### EXERCISE GOAL
Omit every picture, then give all the entries again exactly.

┌─ RECORDS SUPPLIED

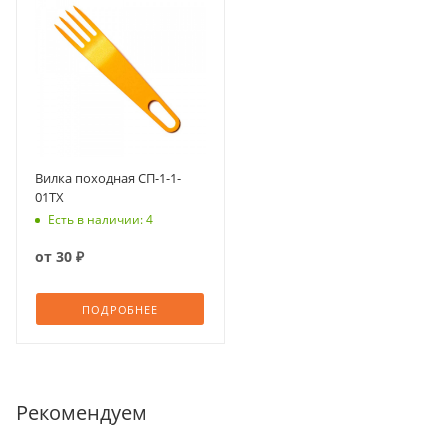
Вилка походная СП-1-1-
01ТХ
Есть в наличии: 4
от
30 ₽
ПОДРОБНЕЕ
Рекомендуем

└─

### EXERCISE ANSWER
Вилка походная СП-1-1-
01ТХ
Есть в наличии: 4
от
30 ₽
ПОДРОБНЕЕ
Рекомендуем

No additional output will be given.